Once again: it doesn’t matter how great and fun an experience is, good UI design cannot fix a broken solution. Good design can effectively differentiate a good solution, and bad design can completely ruin a good solution. But good design simply cannot make up for a solution that doesn’t address a core user need really well. As a recent post on ZURBlog proclaimed, people don’t buy products – they buy the benefit.

I’m afraid that in the case of both Google Circles and Path 2.0, they might just be flawed solutions wrapped in a layer of beautiful UI design. It’s fun to play with for a while, but when it inevitably becomes tedious you eventually just forget to use it. Forever.

As more of my own peers join Path and Google+ still resembling the remnants of a ghost town, the benefits of both are starting to dwindle for me. What happened to attacking the problem of sharing for "normal people"?
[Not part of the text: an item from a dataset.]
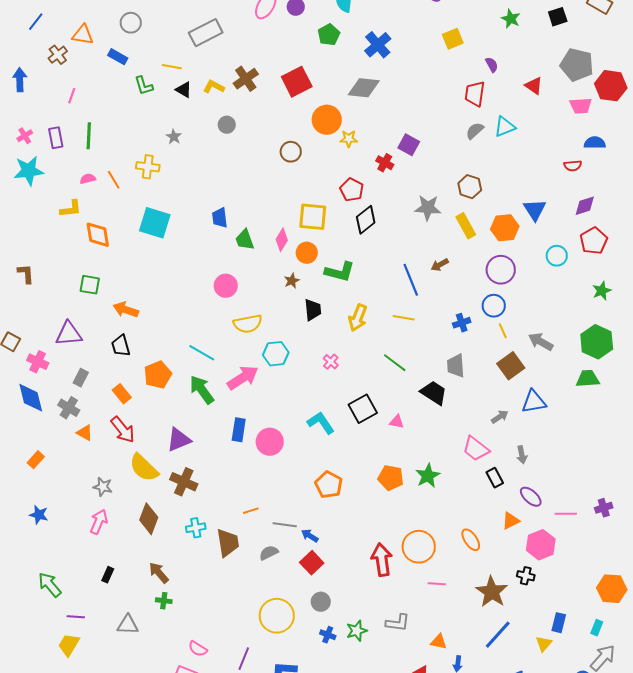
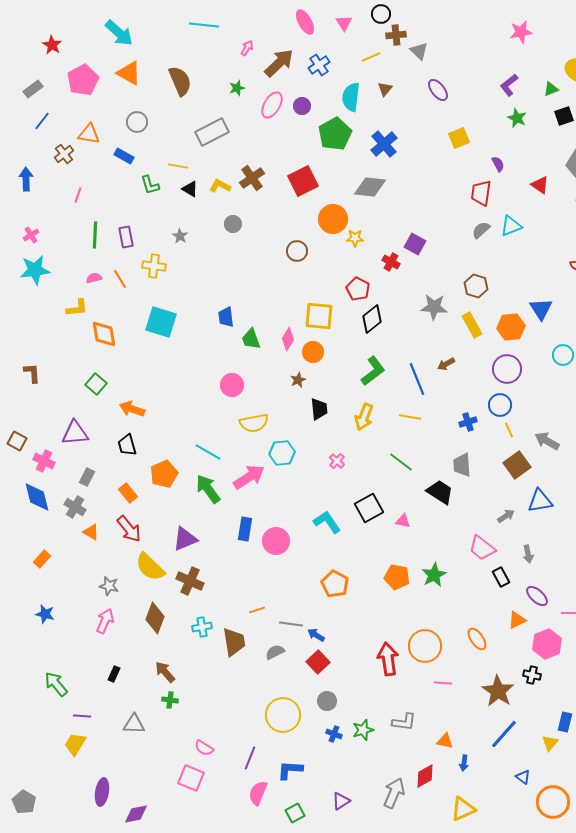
green pentagon: (329, 35) -> (335, 134), size x1.5
purple rectangle: (56, 138) -> (126, 237), moved
green L-shape: (340, 272) -> (373, 371), moved, turned -52
green square: (90, 285) -> (96, 384), turned 30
Path was originally meant for sharing only with your 50 closest friends, but since Path 2.0 I can't help but add friends that send me a request that I don't really consider super close. And when I do, they're over sharing the most mundane of things (i.e. self-portraits, napping on a Tuesday afternoon, listening to Lady Gaga, etc.) without giving me too much control on what I see (aside from booting them). Path really is a personal journal, but do you really want your friends reading it?

There's no question the app is beautiful, but I don't know how much longer it will prove to be beneficial for my own sharing needs.

Admittedly, Path was more fun when I was just friends with my girlfriend.

Google+ has not solved any need for me as of late. It's great for the occasional sharing of a funny .gif or YouTube video with the same circle of friends, but social media pundits have seemed to overtake the network. Where are all the "normal people"? Of course, they could just be sharing privately, but what does Google+ do for me an email couldn't serve just as well?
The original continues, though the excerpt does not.